At least one species of clownfish seems to be adapting to life in our increasingly warmer oceans. Spine cheek anemonefish, Premnas biaculeatus, grew up to be bigger and more robust when they were raised in water that’s just a couple of degrees higher than normal, according to new findings published in the Journal of Experimental Marine Biology and Ecology.
In the wild, these anemonefish (also known as maroon clownfish) are usually found living in bulb-tentacle sea anemones in the western Pacific. Jennifer Donelson from the University of Technology Sydney raised juvenile anemonefish at temperatures that are 1.5 degrees Celsius and 3.0 degrees Celsius higher than today’s average temperatures for their habitat. The 3-degree increase is what we expect to happen by the end of this century.
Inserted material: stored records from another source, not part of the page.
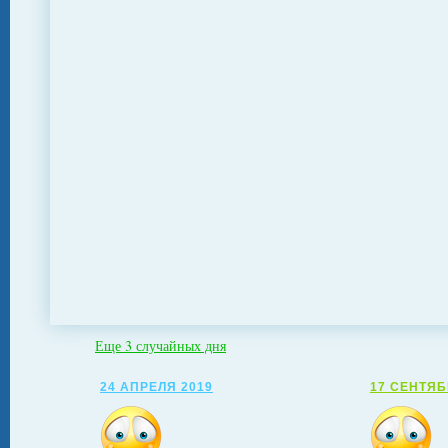
Еще 3 случайных дня
24 АПРЕЛЯ 2019
17 СЕНТЯБ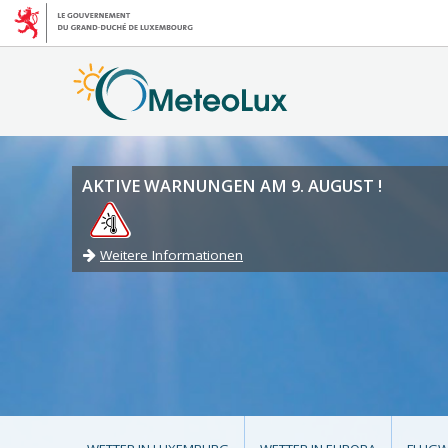
AKTIVE WARNUNGEN AM 9. AUGUST !
Weitere Informationen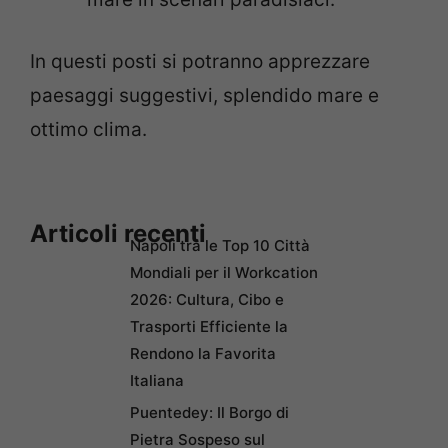
In questi posti si potranno apprezzare
paesaggi suggestivi, splendido mare e
ottimo clima.
Articoli recenti
Napoli tra le Top 10 Città
Mondiali per il Workcation
2026: Cultura, Cibo e
Trasporti Efficiente la
Rendono la Favorita
Italiana
Puentedey: Il Borgo di
Pietra Sospeso sul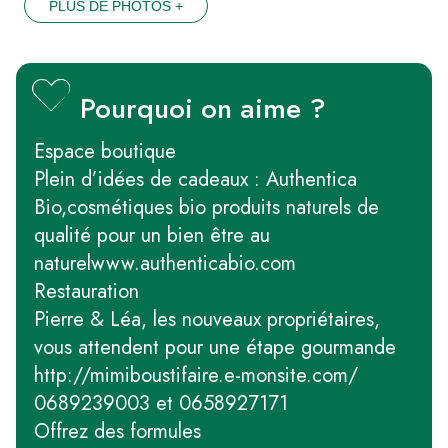
PLUS DE PHOTOS +
Pourquoi on aime ?
Espace boutique
Plein d’idées de cadeaux : Authentica
Bio,cosmétiques bio produits naturels de
qualité pour un bien être au
naturelwww.authenticabio.com
Restauration
Pierre & Léa, les nouveaux propriétaires,
vous attendent pour une étape gourmande
http://mimiboustifaire.e-monsite.com/
0689239003 et 0658927171
Offrez des formules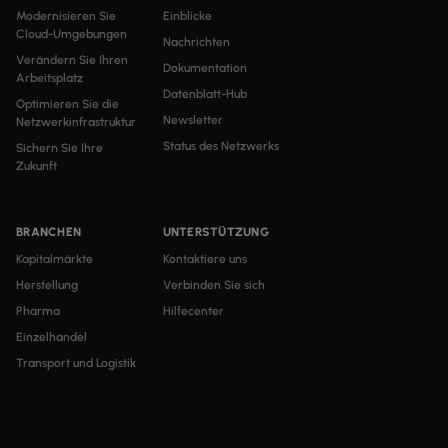
Modernisieren Sie
Einblicke
Cloud-Umgebungen
Nachrichten
Verändern Sie Ihren
Dokumentation
Arbeitsplatz
Datenblatt-Hub
Optimieren Sie die
Newsletter
Netzwerkinfrastruktur
Status des Netzwerks
Sichern Sie Ihre
Zukunft
BRANCHEN
UNTERSTÜTZUNG
Kapitalmärkte
Kontaktiere uns
Herstellung
Verbinden Sie sich
Pharma
Hilfecenter
Einzelhandel
Transport und Logistik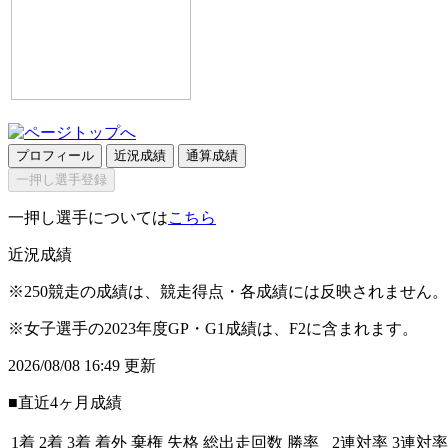
プロフィール
近況成績
通算成績
一押し選手登録
一押し選手については
こちら
近況成績
※250競走の成績は、競走得点・各成績には反映されません。
※女子選手の2023年度GP・G1成績は、F2に含まれます。
2026/08/08 16:49 更新
■直近4ヶ月成績
1着
2着
3着
着外
棄権
失格
総出走回数
勝率
2連対率
3連対率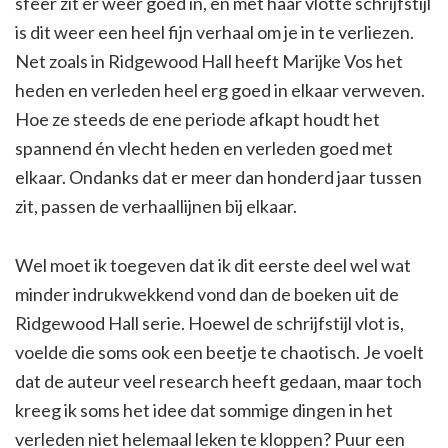
sfeer zit er weer goed in, en met haar vlotte schrijfstijl
is dit weer een heel fijn verhaal om je in te verliezen.
Net zoals in Ridgewood Hall heeft Marijke Vos het
heden en verleden heel erg goed in elkaar verweven.
Hoe ze steeds de ene periode afkapt houdt het
spannend én vlecht heden en verleden goed met
elkaar. Ondanks dat er meer dan honderd jaar tussen
zit, passen de verhaallijnen bij elkaar.
Wel moet ik toegeven dat ik dit eerste deel wel wat
minder indrukwekkend vond dan de boeken uit de
Ridgewood Hall serie. Hoewel de schrijfstijl vlot is,
voelde die soms ook een beetje te chaotisch. Je voelt
dat de auteur veel research heeft gedaan, maar toch
kreeg ik soms het idee dat sommige dingen in het
verleden niet helemaal leken te kloppen? Puur een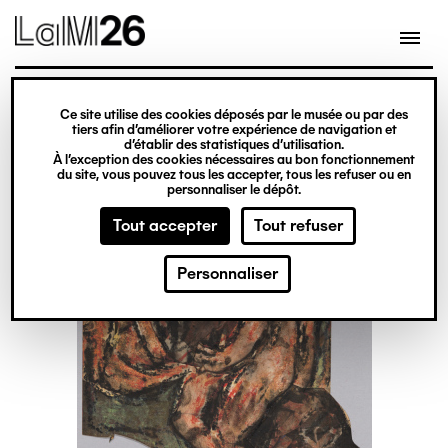
Gestion des cookies
Ce site utilise des cookies déposés par le musée ou par des
Aller
tiers afin d’améliorer votre expérience de navigation et
d’établir des statistiques d’utilisation.
au
À l’exception des cookies nécessaires au bon fonctionnement
du site, vous pouvez tous les accepter, tous les refuser ou en
contenu
personnaliser le dépôt.
principal
Tout accepter
Tout refuser
Personnaliser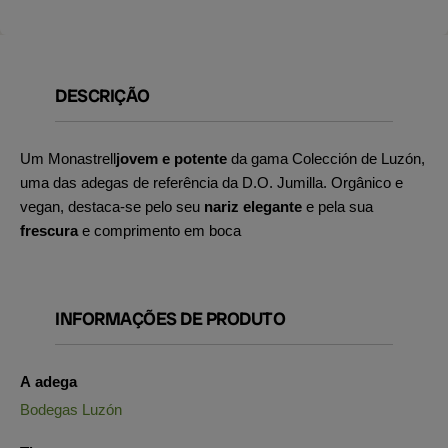
DESCRIÇÃO
Um Monastrell
jovem e potente
da gama Colección de Luzón,
uma das adegas de referência da D.O. Jumilla. Orgânico e
vegan, destaca-se pelo seu
nariz elegante
e pela sua
frescura
e comprimento em boca
INFORMAÇÕES DE PRODUTO
A adega
Bodegas Luzón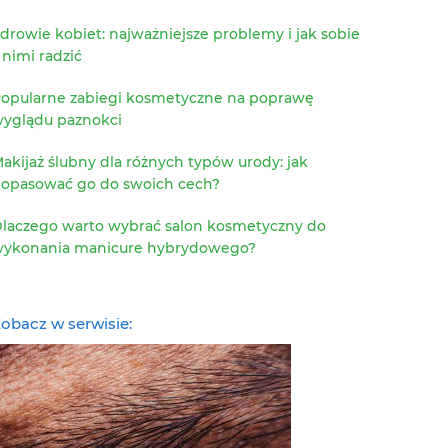
drowie kobiet: najważniejsze problemy i jak sobie
 nimi radzić
opularne zabiegi kosmetyczne na poprawę
yglądu paznokci
akijaż ślubny dla różnych typów urody: jak
opasować go do swoich cech?
laczego warto wybrać salon kosmetyczny do
ykonania manicure hybrydowego?
obacz w serwisie: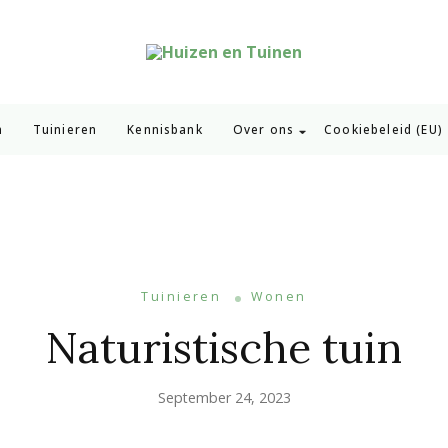
Huizen en Tuinen
Inspiratie voor wonen en tuinieren
n
Tuinieren
Kennisbank
Over ons
Cookiebeleid (EU)
Tuinieren
Wonen
Naturistische tuin
September 24, 2023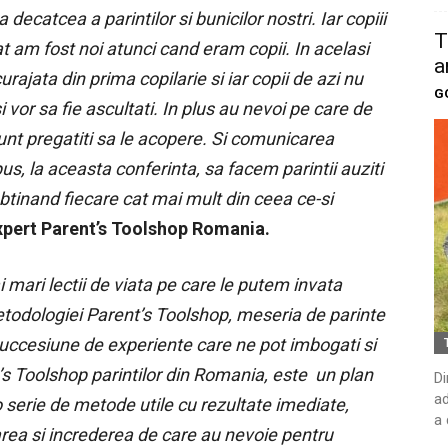
decatcea a parintilor si bunicilor nostri. Iar copiii
T
at am fost noi atunci cand eram copii. In acelasi
a
urajata din prima copilarie si iar copii de azi nu
G
i vor sa fie ascultati. In plus au nevoi pe care de
 sunt pregatiti sa le acopere. Si comunicarea
s, la aceasta conferinta, sa facem parintii auziti
, obtinand fiecare cat mai mult din ceea ce-si
pert Parent’s Toolshop Romania.
i mari lectii de viata pe care le putem invata
todologiei Parent’s Toolshop, meseria de parinte
 succesiune de experiente care ne pot imbogati si
s Toolshop parintilor din Romania, este un plan
Di
ad
 o serie de metode utile cu rezultate imediate,
a 
darea si increderea de care au nevoie pentru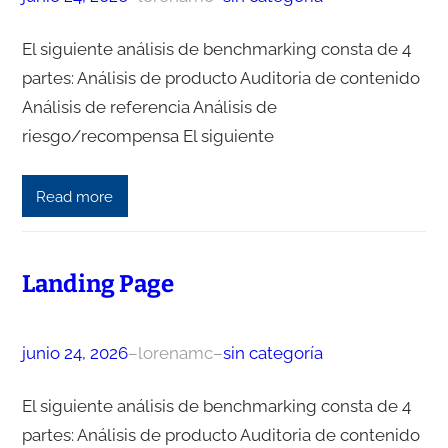
El siguiente análisis de benchmarking consta de 4
partes: Análisis de producto Auditoria de contenido
Análisis de referencia Análisis de
riesgo/recompensa El siguiente
Read more
Landing Page
junio 24, 2026
–
lorenamc
–
sin categoría
El siguiente análisis de benchmarking consta de 4
partes: Análisis de producto Auditoria de contenido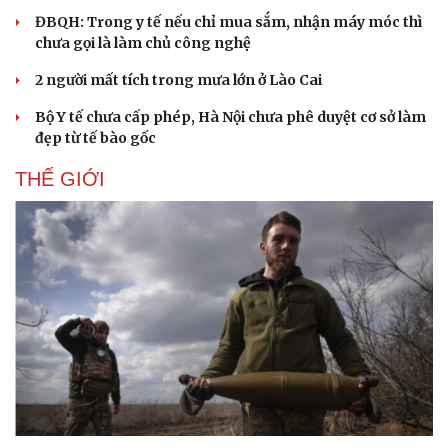
ĐBQH: Trong y tế nếu chỉ mua sắm, nhận máy móc thì
chưa gọi là làm chủ công nghệ
2 người mất tích trong mưa lớn ở Lào Cai
Bộ Y tế chưa cấp phép, Hà Nội chưa phê duyệt cơ sở làm
đẹp từ tế bào gốc
THẾ GIỚI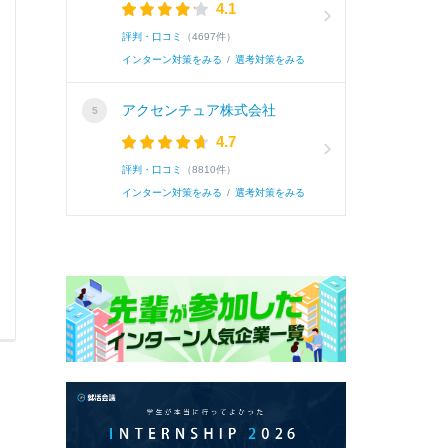
4.1
はゼミの先生や友人達の意見によく耳を傾け、デー
評判・口コミ
（4697件）
インターン対策をみる
/
選考対策をみる
続き
アクセンチュア株式会社
4.7
評判・口コミ
（8810件）
インターン対策をみる
/
選考対策をみる
0
0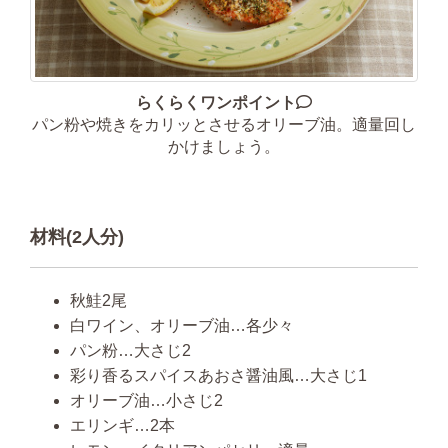
らくらくワンポイント
パン粉や焼きをカリッとさせるオリーブ油。適量回し
かけましょう。
材料(2人分)
秋鮭2尾
白ワイン、オリーブ油…各少々
パン粉…大さじ2
彩り香るスパイスあおさ醤油風…大さじ1
オリーブ油…小さじ2
エリンギ…2本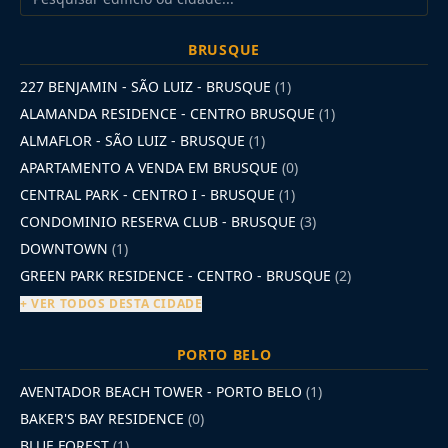
BRUSQUE
227 BENJAMIN - SÃO LUIZ - BRUSQUE
(1)
ALAMANDA RESIDENCE - CENTRO BRUSQUE
(1)
ALMAFLOR - SÃO LUIZ - BRUSQUE
(1)
APARTAMENTO A VENDA EM BRUSQUE
(0)
CENTRAL PARK - CENTRO I - BRUSQUE
(1)
CONDOMINIO RESERVA CLUB - BRUSQUE
(3)
DOWNTOWN
(1)
GREEN PARK RESIDENCE - CENTRO - BRUSQUE
(2)
+ VER TODOS DESTA CIDADE
PORTO BELO
AVENTADOR BEACH TOWER - PORTO BELO
(1)
BAKER'S BAY RESIDENCE
(0)
BLUE FOREST
(1)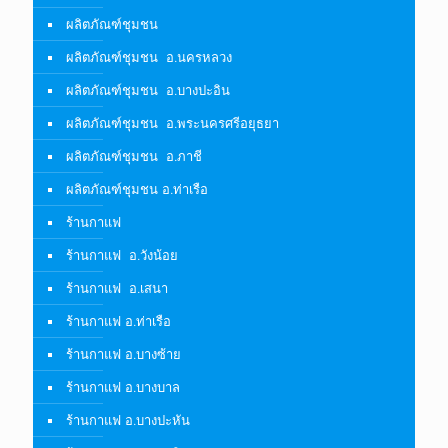
ผลิตภัณฑ์ชุมชน
ผลิตภัณฑ์ชุมชน อ.นครหลวง
ผลิตภัณฑ์ชุมชน อ.บางปะอิน
ผลิตภัณฑ์ชุมชน อ.พระนครศรีอยุธยา
ผลิตภัณฑ์ชุมชน อ.ภาชี
ผลิตภัณฑ์ชุมชน อ.ท่าเรือ
ร้านกาแฟ
ร้านกาแฟ อ.วังน้อย
ร้านกาแฟ อ.เสนา
ร้านกาแฟ อ.ท่าเรือ
ร้านกาแฟ อ.บางซ้าย
ร้านกาแฟ อ.บางบาล
ร้านกาแฟ อ.บางปะหัน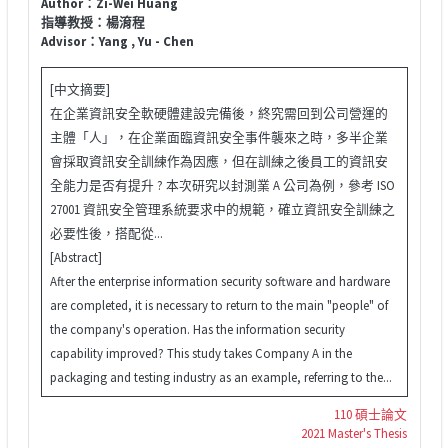
Author：Zi-Wei Huang
指導教授：楊淯程
Advisor：Yang , Yu - Chen
[中文摘要]
在企業資訊安全軟硬體建設完備後，終究需回到公司營運的
主體「人」，在企業面臨資訊安全事件襲來之時，多半企業
會採取資訊安全訓練作為因應，但在訓練之後員工的資訊安
全能力是否有提升 ? 本次研究以封測業 A 公司為例，參考 ISO
27001 資訊安全管理系統要求中的規範，確立資訊安全訓練之
必要性後，搭配從...
[Abstract]
After the enterprise information security software and hardware
are completed, it is necessary to return to the main "people" of
the company's operation. Has the information security
capability improved? This study takes Company A in the
packaging and testing industry as an example, referring to the...
110 碩士論文
2021 Master's Thesis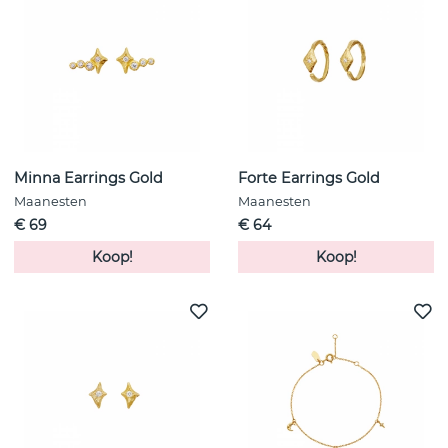
Minna Earrings Gold
Forte Earrings Gold
Maanesten
Maanesten
€ 69
€ 64
Koop!
Koop!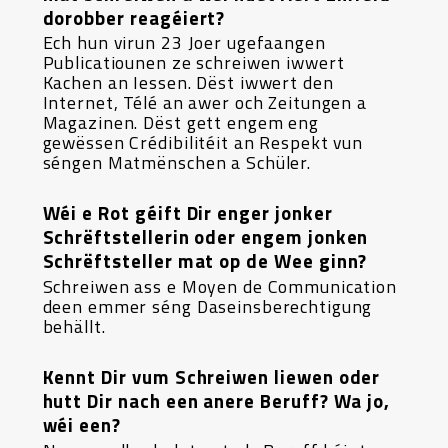
dorobber reagéiert?
Ech hun virun 23 Joer ugefaangen
Publicatiounen ze schreiwen iwwert
Kachen an Iessen. Dëst iwwert den
Internet, Télé an awer och Zeitungen a
Magazinen. Dëst gett engem eng
gewëssen Crédibilitéit an Respekt vun
séngen Matmënschen a Schüler.
Wéi e Rot géift Dir enger jonker
Schrëftstellerin oder engem jonken
Schrëftsteller mat op de Wee ginn?
Schreiwen ass e Moyen de Communication
deen emmer séng Daseinsberechtigung
behällt.
Kennt Dir vum Schreiwen liewen oder
hutt Dir nach een anere Beruff? Wa jo,
wéi een?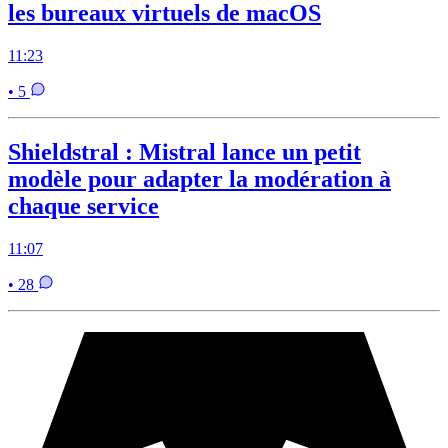
les bureaux virtuels de macOS
11:23
• 5
Shieldstral : Mistral lance un petit
modèle pour adapter la modération à
chaque service
11:07
• 28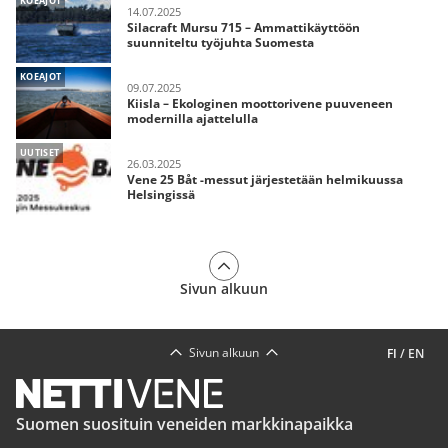
KOEAJOT
14.07.2025
Silacraft Mursu 715 – Ammattikäyttöön
suunniteltu työjuhta Suomesta
KOEAJOT
09.07.2025
Kiisla – Ekologinen moottorivene puuveneen
modernilla ajattelulla
UUTISET
26.03.2025
Vene 25 Båt -messut järjestetään helmikuussa
Helsingissä
Sivun alkuun
Sivun alkuun
FI
/
EN
Suomen suosituin veneiden markkinapaikka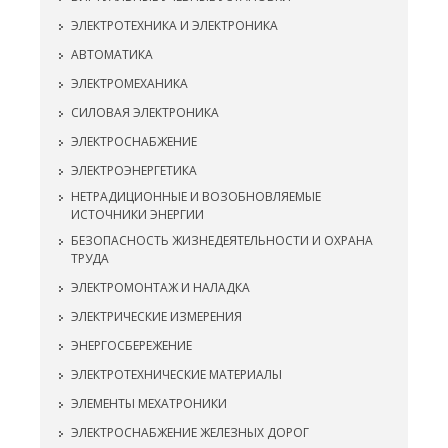
ЭЛЕКТРОТЕХНИКА И ЭЛЕКТРОНИКА
АВТОМАТИКА
ЭЛЕКТРОМЕХАНИКА
СИЛОВАЯ ЭЛЕКТРОНИКА
ЭЛЕКТРОСНАБЖЕНИЕ
ЭЛЕКТРОЭНЕРГЕТИКА
НЕТРАДИЦИОННЫЕ И ВОЗОБНОВЛЯЕМЫЕ
ИСТОЧНИКИ ЭНЕРГИИ
БЕЗОПАСНОСТЬ ЖИЗНЕДЕЯТЕЛЬНОСТИ И ОХРАНА
ТРУДА
ЭЛЕКТРОМОНТАЖ И НАЛАДКА
ЭЛЕКТРИЧЕСКИЕ ИЗМЕРЕНИЯ
ЭНЕРГОСБЕРЕЖЕНИЕ
ЭЛЕКТРОТЕХНИЧЕСКИЕ МАТЕРИАЛЫ
ЭЛЕМЕНТЫ МЕХАТРОНИКИ
ЭЛЕКТРОСНАБЖЕНИЕ ЖЕЛЕЗНЫХ ДОРОГ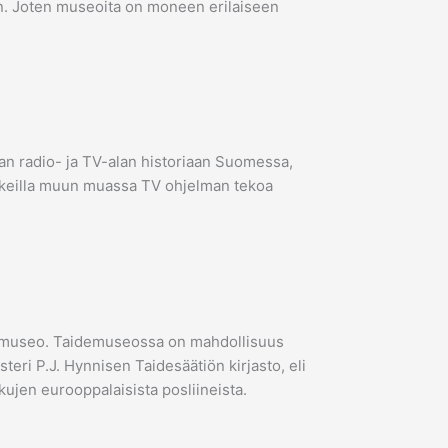
an. Joten museoita on moneen erilaiseen
taan radio- ja TV-alan historiaan Suomessa,
kokeilla muun muassa TV ohjelman tekoa
demuseo. Taidemuseossa on mahdollisuus
teri P.J. Hynnisen Taidesäätiön kirjasto, eli
ujen eurooppalaisista posliineista.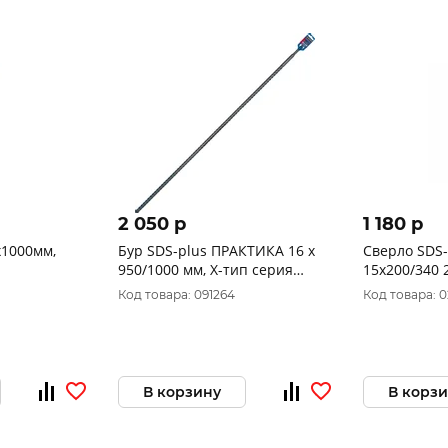
2 050 p
1 180 p
x1000мм,
Бур SDS-plus ПРАКТИКА 16 х
Сверло SDS
950/1000 мм, Х-тип серия
1
"Эксперт" по бетону 775-990
Код товара: 091264
Код товара: 
В корзину
В корз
Compared with fish raised in present-day conditions, the fish reared for a year in water that’s plus 3 degrees Celsius were significantly longer, heavier, and in better condition. As New Scientist reports, these fish grew 8% larger and 29% heavier than fish reared at lower temperatures. The elevated temperatures also upped their aerobic metabolism.
Acclimating to future warming may produce overall enhanced performance in some species, the study concludes, though this ability varies substantially between species, even those within the same family. “But at least it won’t be all negative news for all species,” Donelson adds. It’s also unclear whether these bigger, performance-enhanced fish enjoyed higher rates of reproduction.
Recently, we learned that spiny damselfish (Acanthochromis polyacanthus) are able to adjust to warming waters over a few generations. IFLScience reported in July that researchers identified 53 genes that play a part in allowing fish born in warmer environments to thrive compared with their parents and grandparents.